Retype only the lines below from the one with "comprar além dos Ovos" to the one with "800 quetzales semanales.", inclusive, skipping every image.

━━ Records for this task

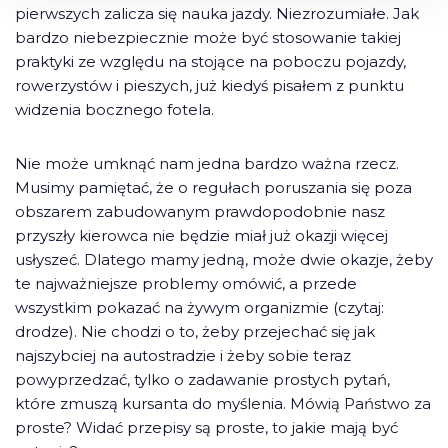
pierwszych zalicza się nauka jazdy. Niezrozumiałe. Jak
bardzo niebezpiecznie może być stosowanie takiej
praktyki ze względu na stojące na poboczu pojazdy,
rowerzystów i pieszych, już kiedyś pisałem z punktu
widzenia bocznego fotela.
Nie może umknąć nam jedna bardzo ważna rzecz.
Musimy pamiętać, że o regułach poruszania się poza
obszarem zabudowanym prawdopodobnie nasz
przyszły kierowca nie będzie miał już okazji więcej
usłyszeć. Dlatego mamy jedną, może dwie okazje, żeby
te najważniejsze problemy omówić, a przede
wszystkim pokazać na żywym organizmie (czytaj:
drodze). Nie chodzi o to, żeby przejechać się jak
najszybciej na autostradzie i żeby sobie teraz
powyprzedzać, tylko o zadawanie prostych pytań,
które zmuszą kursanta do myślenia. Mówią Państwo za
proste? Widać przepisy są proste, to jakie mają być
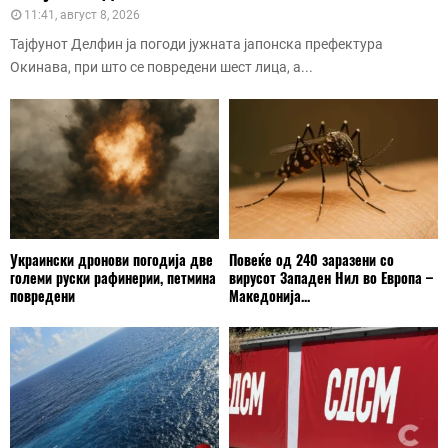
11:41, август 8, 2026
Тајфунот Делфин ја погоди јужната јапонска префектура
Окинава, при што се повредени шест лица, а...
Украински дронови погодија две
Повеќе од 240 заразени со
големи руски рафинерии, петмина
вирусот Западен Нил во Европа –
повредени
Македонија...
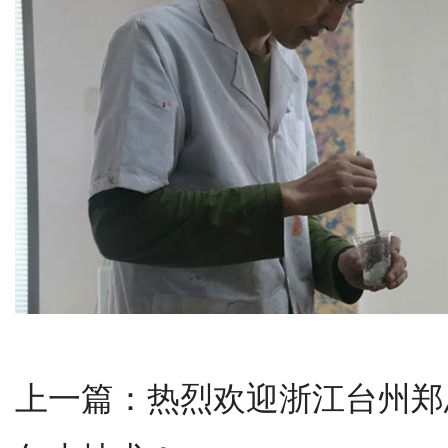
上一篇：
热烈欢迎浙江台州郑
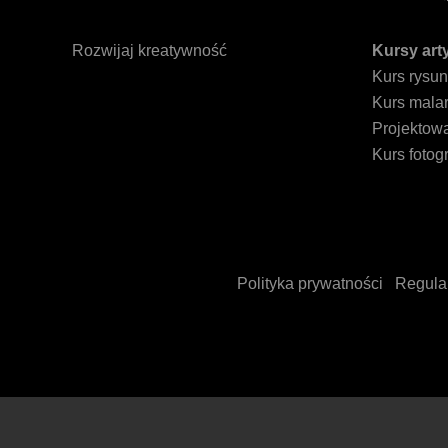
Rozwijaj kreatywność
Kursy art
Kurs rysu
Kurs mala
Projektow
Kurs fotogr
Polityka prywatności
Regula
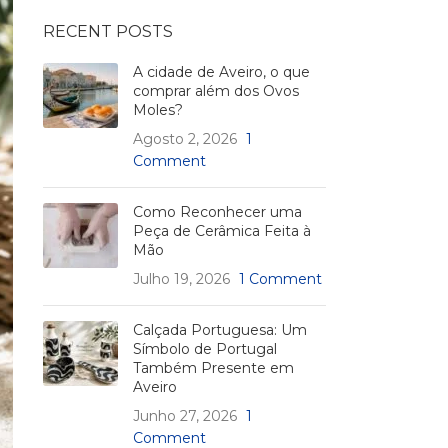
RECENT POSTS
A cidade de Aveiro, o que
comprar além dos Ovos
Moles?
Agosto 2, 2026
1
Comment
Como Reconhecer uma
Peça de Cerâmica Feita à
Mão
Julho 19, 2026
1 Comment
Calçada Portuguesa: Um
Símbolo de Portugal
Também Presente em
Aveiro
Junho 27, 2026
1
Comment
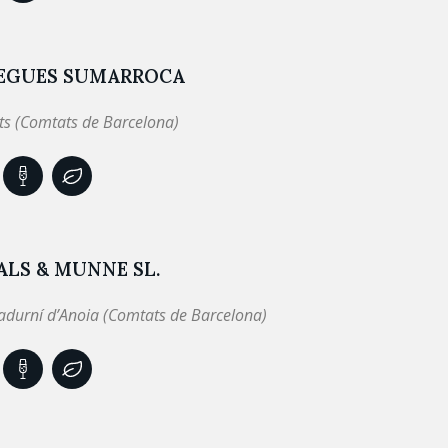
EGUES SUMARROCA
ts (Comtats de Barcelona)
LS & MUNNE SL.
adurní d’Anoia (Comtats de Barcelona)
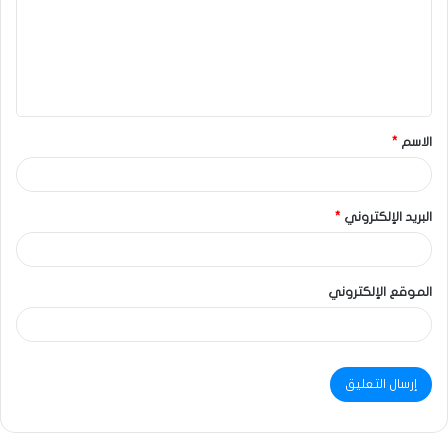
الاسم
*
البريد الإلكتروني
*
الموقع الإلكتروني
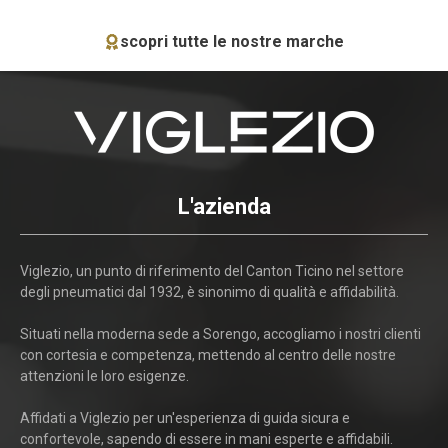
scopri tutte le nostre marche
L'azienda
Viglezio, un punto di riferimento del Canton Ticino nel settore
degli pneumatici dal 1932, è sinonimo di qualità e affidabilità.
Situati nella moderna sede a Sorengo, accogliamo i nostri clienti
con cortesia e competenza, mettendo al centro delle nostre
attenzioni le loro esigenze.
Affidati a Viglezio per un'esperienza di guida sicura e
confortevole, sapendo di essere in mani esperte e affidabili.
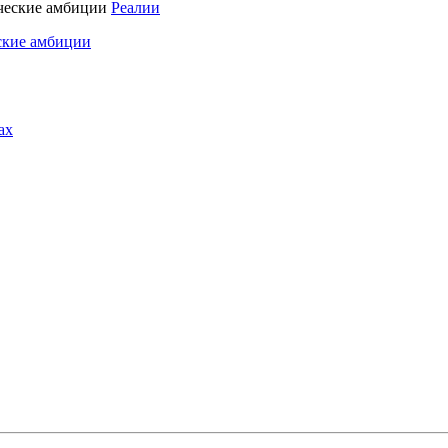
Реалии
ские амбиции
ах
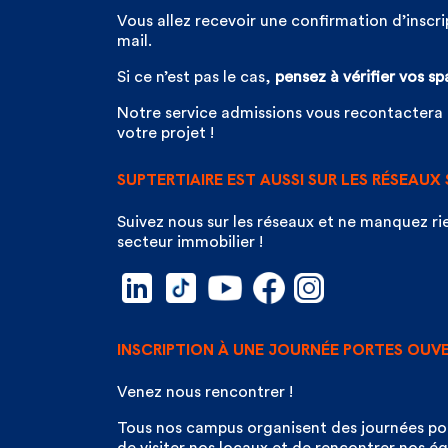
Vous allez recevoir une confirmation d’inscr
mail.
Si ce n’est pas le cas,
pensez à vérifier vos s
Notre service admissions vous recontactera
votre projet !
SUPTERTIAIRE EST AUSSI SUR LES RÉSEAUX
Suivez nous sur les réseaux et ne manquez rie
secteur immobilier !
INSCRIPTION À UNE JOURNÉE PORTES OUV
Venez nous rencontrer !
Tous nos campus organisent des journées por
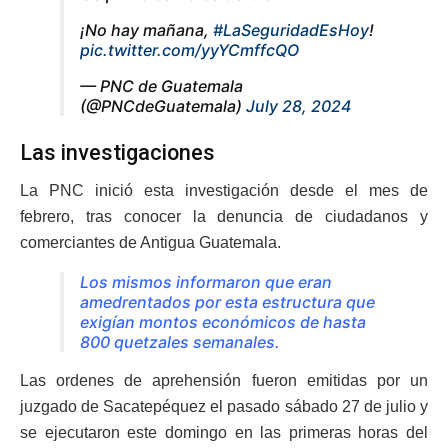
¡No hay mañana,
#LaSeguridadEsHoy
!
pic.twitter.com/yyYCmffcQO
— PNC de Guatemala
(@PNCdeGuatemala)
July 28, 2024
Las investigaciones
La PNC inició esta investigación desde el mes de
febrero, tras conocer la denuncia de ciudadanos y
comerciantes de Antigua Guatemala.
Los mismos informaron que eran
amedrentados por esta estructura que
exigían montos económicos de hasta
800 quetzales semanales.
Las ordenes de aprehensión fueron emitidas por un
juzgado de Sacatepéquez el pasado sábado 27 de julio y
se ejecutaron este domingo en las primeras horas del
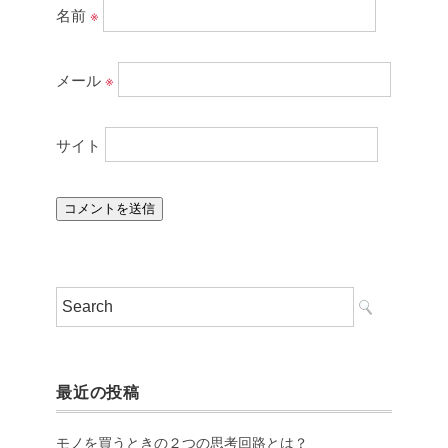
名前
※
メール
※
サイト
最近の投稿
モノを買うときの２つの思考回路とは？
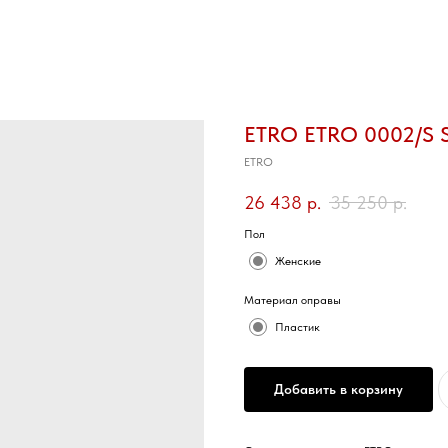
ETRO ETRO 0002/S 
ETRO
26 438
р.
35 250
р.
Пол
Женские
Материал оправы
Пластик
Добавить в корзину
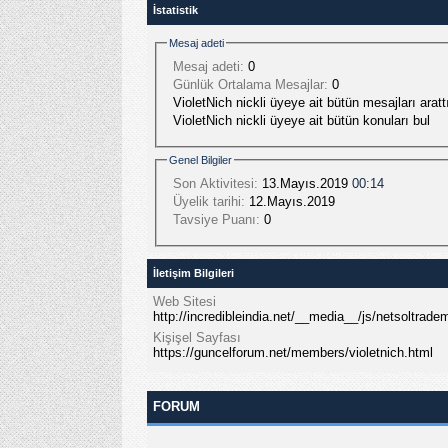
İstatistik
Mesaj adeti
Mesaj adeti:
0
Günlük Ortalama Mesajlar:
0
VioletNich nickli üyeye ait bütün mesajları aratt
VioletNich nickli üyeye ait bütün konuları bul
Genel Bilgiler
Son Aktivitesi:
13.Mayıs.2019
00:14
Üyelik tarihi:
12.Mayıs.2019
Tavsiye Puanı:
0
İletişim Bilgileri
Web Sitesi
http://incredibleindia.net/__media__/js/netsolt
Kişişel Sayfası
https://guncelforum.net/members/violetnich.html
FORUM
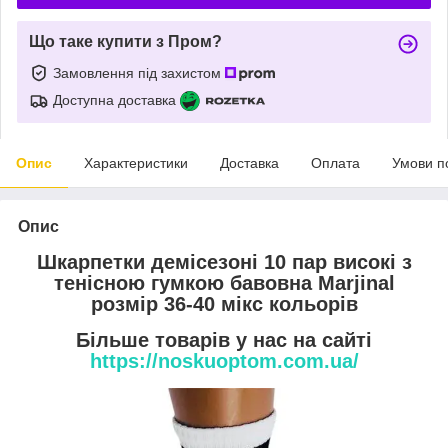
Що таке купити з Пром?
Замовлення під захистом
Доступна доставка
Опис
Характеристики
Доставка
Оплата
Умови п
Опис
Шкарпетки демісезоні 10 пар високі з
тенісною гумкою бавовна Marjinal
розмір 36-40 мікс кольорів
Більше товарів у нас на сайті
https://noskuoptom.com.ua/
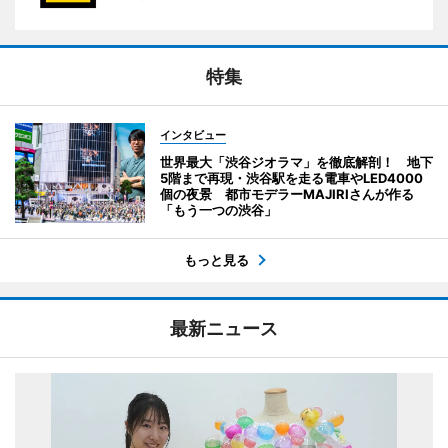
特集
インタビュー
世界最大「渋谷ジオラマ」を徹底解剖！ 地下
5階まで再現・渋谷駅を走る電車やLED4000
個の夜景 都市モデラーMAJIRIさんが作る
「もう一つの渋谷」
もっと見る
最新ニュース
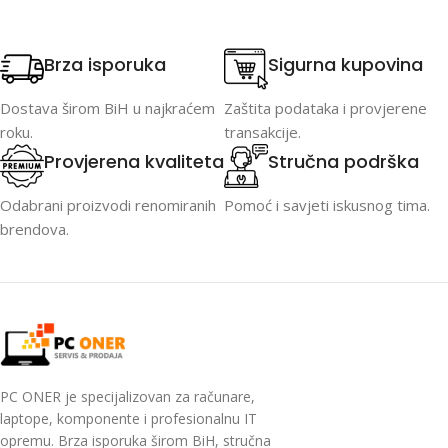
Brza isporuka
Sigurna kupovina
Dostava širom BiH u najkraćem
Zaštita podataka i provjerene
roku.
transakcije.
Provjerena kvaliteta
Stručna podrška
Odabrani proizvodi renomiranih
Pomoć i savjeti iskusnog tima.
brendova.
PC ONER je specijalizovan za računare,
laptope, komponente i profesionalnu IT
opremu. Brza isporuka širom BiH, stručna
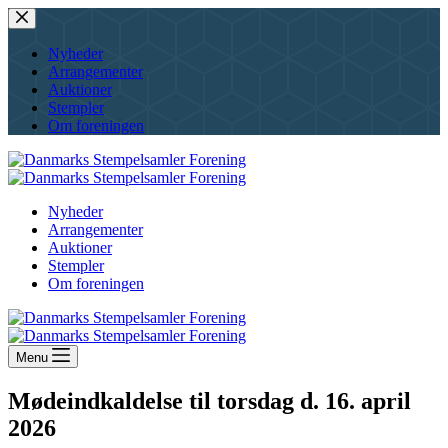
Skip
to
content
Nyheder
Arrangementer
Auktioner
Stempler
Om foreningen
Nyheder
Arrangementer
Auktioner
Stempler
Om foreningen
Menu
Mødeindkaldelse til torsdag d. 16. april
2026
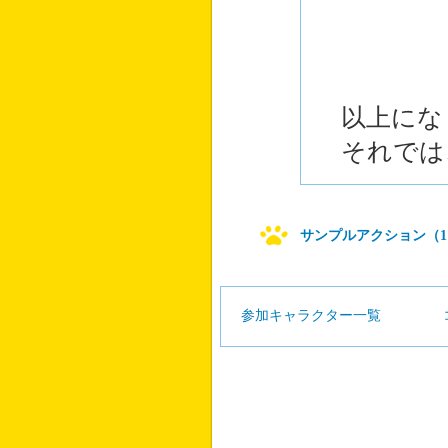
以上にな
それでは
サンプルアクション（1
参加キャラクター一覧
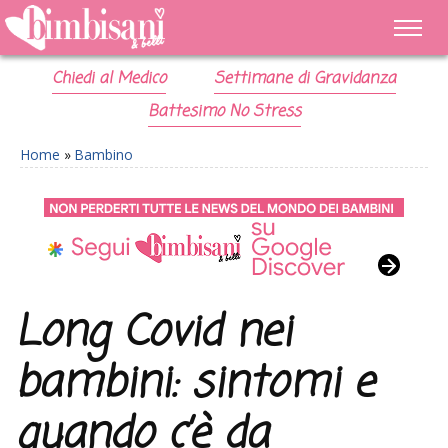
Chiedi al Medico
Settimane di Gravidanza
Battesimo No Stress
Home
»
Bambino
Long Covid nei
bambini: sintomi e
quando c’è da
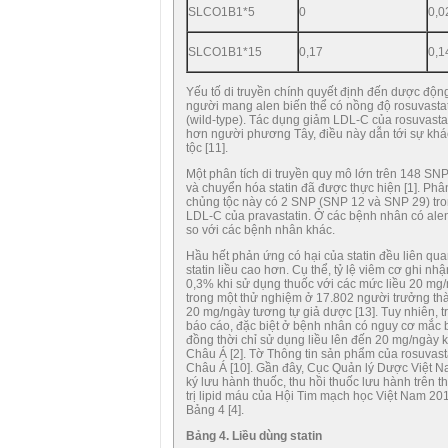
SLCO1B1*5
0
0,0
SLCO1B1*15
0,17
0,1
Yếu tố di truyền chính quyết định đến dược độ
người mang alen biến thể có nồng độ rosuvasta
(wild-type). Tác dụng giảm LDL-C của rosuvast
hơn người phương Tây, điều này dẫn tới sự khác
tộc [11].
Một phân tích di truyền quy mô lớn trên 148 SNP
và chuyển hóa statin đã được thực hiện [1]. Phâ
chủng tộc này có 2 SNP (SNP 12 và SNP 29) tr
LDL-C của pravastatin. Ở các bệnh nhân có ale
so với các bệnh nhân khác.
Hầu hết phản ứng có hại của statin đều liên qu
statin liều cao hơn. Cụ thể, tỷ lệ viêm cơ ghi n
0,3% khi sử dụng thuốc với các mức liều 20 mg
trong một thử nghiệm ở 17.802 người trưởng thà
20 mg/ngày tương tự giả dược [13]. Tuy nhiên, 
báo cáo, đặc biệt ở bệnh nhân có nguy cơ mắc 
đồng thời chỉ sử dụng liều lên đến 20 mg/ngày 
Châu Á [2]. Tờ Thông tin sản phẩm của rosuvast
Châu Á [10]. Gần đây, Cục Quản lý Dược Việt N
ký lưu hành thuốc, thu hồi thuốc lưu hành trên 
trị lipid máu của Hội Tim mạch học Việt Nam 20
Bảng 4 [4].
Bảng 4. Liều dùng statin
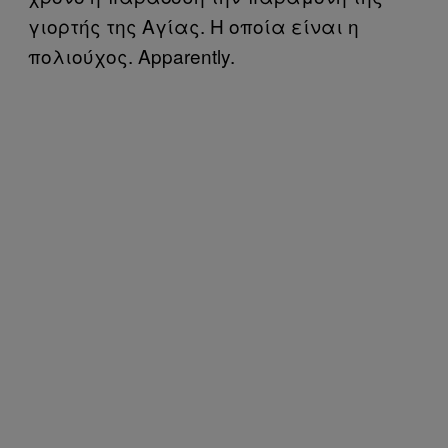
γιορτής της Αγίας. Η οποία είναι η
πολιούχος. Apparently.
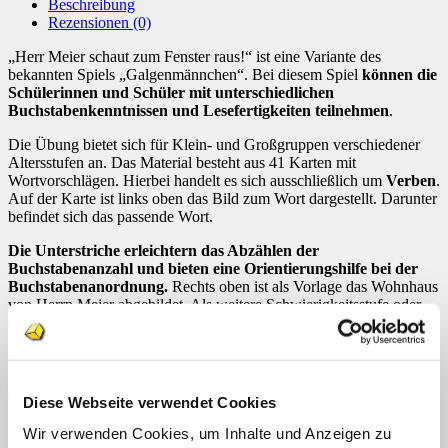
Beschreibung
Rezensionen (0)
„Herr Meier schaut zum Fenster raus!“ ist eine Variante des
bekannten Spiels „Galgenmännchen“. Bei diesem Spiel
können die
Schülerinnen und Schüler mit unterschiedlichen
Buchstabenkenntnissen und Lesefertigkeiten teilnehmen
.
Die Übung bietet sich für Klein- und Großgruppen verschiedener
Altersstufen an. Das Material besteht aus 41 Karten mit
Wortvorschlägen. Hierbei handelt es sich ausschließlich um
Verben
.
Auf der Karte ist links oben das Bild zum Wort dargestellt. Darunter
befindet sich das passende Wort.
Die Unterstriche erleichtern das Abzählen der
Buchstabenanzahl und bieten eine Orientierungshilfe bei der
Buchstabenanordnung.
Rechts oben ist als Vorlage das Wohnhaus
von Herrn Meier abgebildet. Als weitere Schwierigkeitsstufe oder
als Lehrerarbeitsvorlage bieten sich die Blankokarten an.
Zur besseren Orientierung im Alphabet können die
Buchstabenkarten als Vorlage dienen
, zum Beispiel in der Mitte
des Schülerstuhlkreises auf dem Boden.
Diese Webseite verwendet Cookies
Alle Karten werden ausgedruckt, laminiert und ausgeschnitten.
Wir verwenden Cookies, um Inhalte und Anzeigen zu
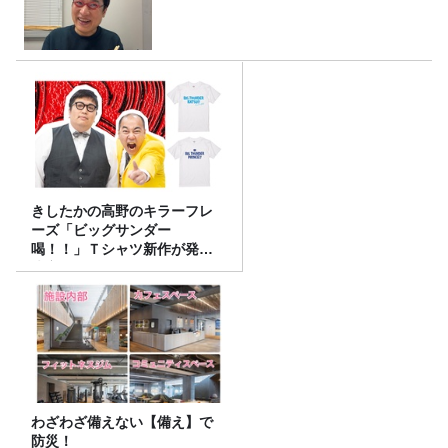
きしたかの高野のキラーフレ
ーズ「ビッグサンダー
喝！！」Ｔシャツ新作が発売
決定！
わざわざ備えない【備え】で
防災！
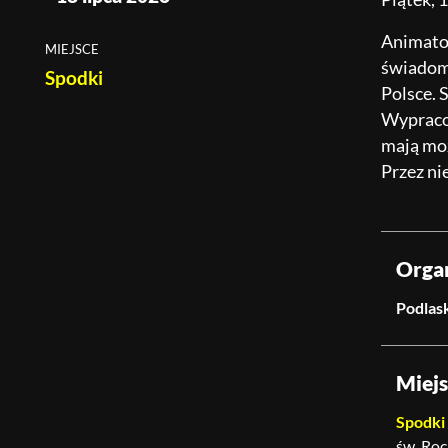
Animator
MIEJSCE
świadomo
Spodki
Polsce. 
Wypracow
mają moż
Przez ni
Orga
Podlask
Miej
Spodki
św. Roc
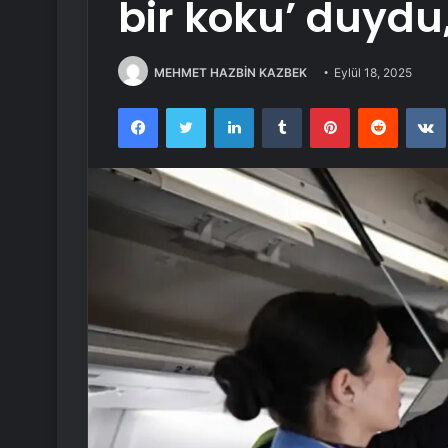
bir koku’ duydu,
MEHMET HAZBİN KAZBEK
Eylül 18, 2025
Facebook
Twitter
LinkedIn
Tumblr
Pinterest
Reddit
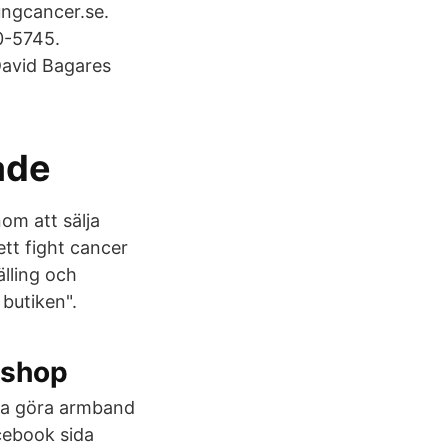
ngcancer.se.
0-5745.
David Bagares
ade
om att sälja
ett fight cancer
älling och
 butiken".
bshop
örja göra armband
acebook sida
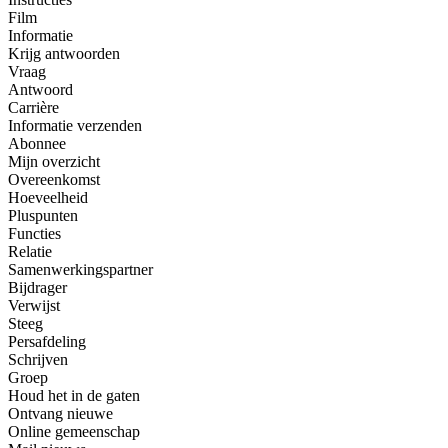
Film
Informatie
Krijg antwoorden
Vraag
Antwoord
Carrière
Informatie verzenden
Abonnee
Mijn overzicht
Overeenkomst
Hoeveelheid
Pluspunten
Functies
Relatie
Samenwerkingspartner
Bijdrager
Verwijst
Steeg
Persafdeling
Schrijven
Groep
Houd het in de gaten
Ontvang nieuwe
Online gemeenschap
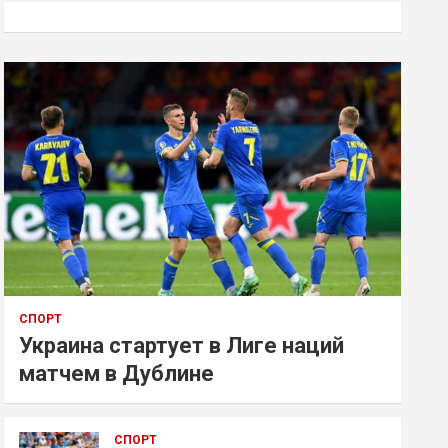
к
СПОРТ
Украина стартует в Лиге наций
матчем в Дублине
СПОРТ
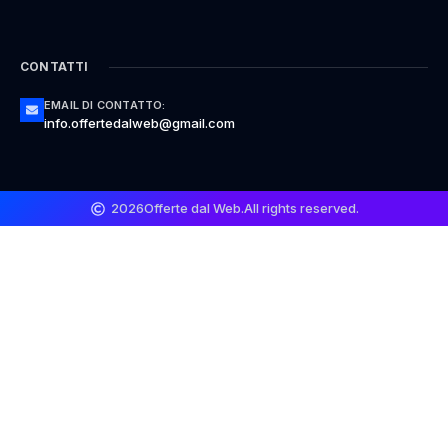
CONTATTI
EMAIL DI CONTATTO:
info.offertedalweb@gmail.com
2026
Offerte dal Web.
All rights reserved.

━━━━

**Task result:**
comprar além dos Ovos
Moles?
Agosto 2, 2026
1
Comment
Como Reconhecer uma
Peça de Cerâmica Feita à
Mão
Julho 19, 2026
1 Comment
Calçada Portuguesa: Um
Símbolo de Portugal
Também Presente em
Aveiro
Junho 27, 2026
1
Comment
EGUES SUMARROCA
ts (Comtats de Barcelona)
LS & MUNNE SL.
adurní d’Anoia (Comtats de Barcelona)
الاسم
*
البريد الإلكتروني
*
الموقع الإلكتروني
scopri tutte le nostre marche
L'azienda
Viglezio, un punto di riferimento del Canton Ticino nel settore
degli pneumatici dal 1932, è sinonimo di qualità e affidabilità.
Situati nella moderna sede a Sorengo, accogliamo i nostri clienti
con cortesia e competenza, mettendo al centro delle nostre
attenzioni le loro esigenze.
Affidati a Viglezio per un'esperienza di guida sicura e
confortevole, sapendo di essere in mani esperte e affidabili.
Реалии
ские амбиции
ах
Vous allez recevoir une confirmation d’inscr
mail.
Si ce n’est pas le cas,
pensez à vérifier vos s
Notre service admissions vous recontactera
votre projet !
SUPTERTIAIRE EST AUSSI SUR LES RÉSEAUX
Suivez nous sur les réseaux et ne manquez rie
secteur immobilier !
INSCRIPTION À UNE JOURNÉE PORTES OUV
Venez nous rencontrer !
Tous nos campus organisent des journées por
¡No hay mañana,
#LaSeguridadEsHoy
!
pic.twitter.com/yyYCmffcQO
— PNC de Guatemala
(@PNCdeGuatemala)
July 28, 2024
Las investigaciones
La PNC inició esta investigación desde el mes de
febrero, tras conocer la denuncia de ciudadanos y
comerciantes de Antigua Guatemala.
Los mismos informaron que eran
amedrentados por esta estructura que
exigían montos económicos de hasta
800 quetzales semanales.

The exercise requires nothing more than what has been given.